Is It Really a Coal Auction When Only One Company Bids?

Doc Searls/CC BY-SA 2.0

Take this alongside Interior Secretary Salazar's chummy talk about oil leasing in the Gulf of Mexico from yesterday: Climate Progress outlines how the majority of coal lease auctions really aren't auctions at all, in that only one bidder is involved, allowing them to bid the minimum that the Bureau of Land Management allows.

Keep in mind that the coal being auctioned off is on public land, that is, supposedly owned by the taxpayers in the United States.

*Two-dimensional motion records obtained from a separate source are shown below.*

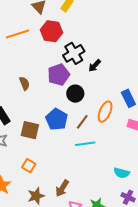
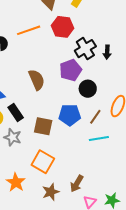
black arrow: (95, 66) -> (107, 52), moved, turned -40
brown semicircle: (24, 83) -> (37, 80), size x1.5
blue pentagon: (57, 119) -> (70, 115), turned -30
orange square: (29, 166) -> (43, 162), size x1.6

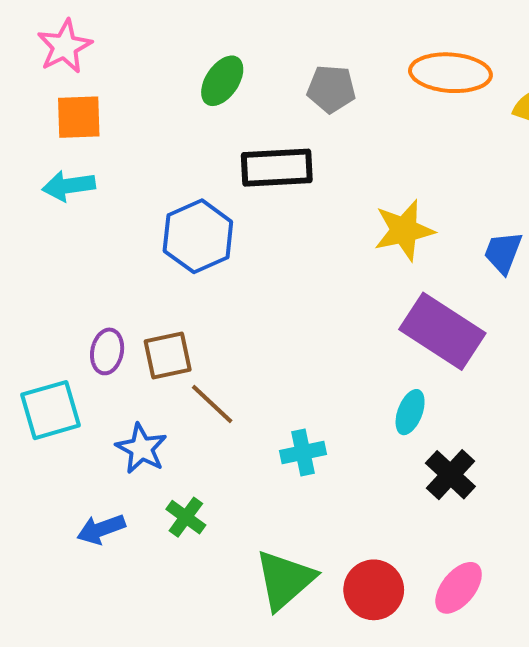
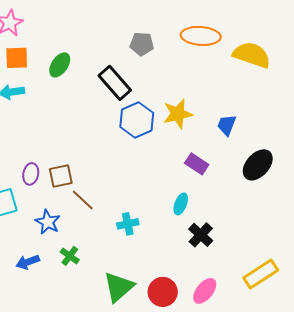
green ellipse: (222, 81) -> (60, 65), moved
black rectangle: (277, 168) -> (115, 83), turned 52
blue hexagon: (198, 236) -> (137, 120), moved
purple rectangle: (442, 331) -> (197, 164), size x0.6

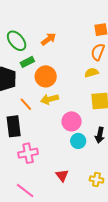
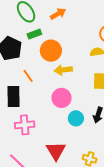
yellow arrow: (50, 99) -> (63, 70), moved
pink circle: (72, 121) -> (61, 98), moved
red triangle: (62, 175) -> (56, 151), size x1.5

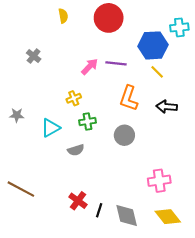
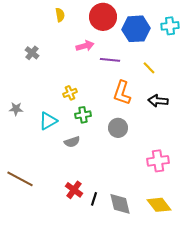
blue hexagon: (153, 45) -> (136, 29), moved
pink arrow: (90, 67) -> (85, 46), moved, turned 30
pink cross: (159, 181) -> (158, 161), moved

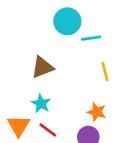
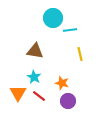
brown triangle: (42, 67) -> (35, 51), turned 30
orange star: (97, 112) -> (62, 83), moved

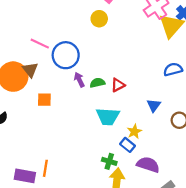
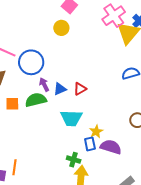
green semicircle: (97, 83) -> (36, 100), moved, size x1.5
blue triangle: (154, 105) -> (60, 89), moved, turned 32
blue rectangle: (127, 145) -> (90, 144), turned 40
purple semicircle: (148, 165) -> (111, 147), moved

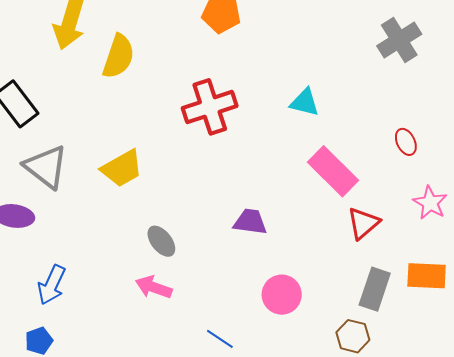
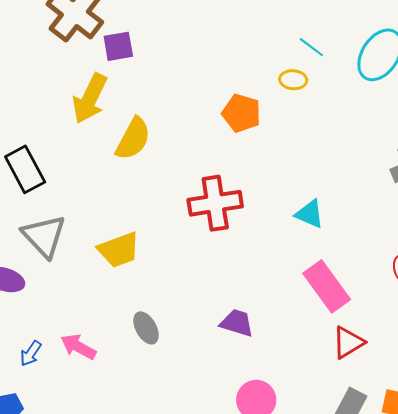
blue arrow: (52, 285) -> (31, 353), size x0.7
pink arrow: (154, 287) -> (78, 347), moved

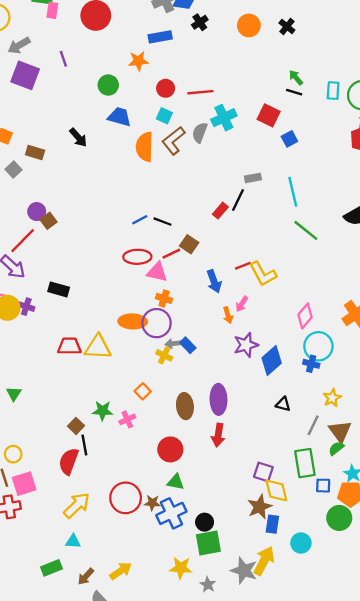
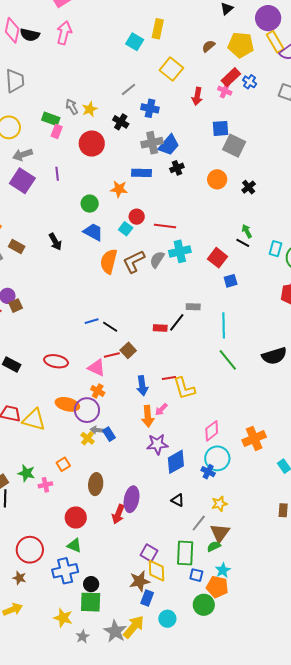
cyan square: (164, 116) -> (126, 229), moved
red rectangle: (220, 211) -> (160, 328), turned 40
red ellipse: (137, 257) -> (56, 361), moved
orange arrow: (228, 315) -> (148, 416), size x1.5
purple ellipse: (218, 399) -> (132, 499), moved
brown star: (152, 503) -> (19, 578), moved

The following quote refers to the planned BLM auction of 721 million tons of coal in the Powder River Basin of Wyoming—an amount that will produce roughly a gigaton of CO emissions when burned:

Over the last 20 years, only 3 of 21 lease by applications had more than one bidder. Since Peabody knows it will face no competitive pressure, it can simply offer the lowest possible price, secure in the knowledge that if it doesn’t meet BLM’s absurdly low minimum price, it can just try again later. In fact, that’s just what happened with the South Porcupine tract; Peabody’s initial offer of just $0.90 per ton was rejected as too low by the BLM – so they simply held another auction a few weeks later and accepted Peabody’s offer of $1.11 per ton. In both “auctions” Peabody was the only bidder.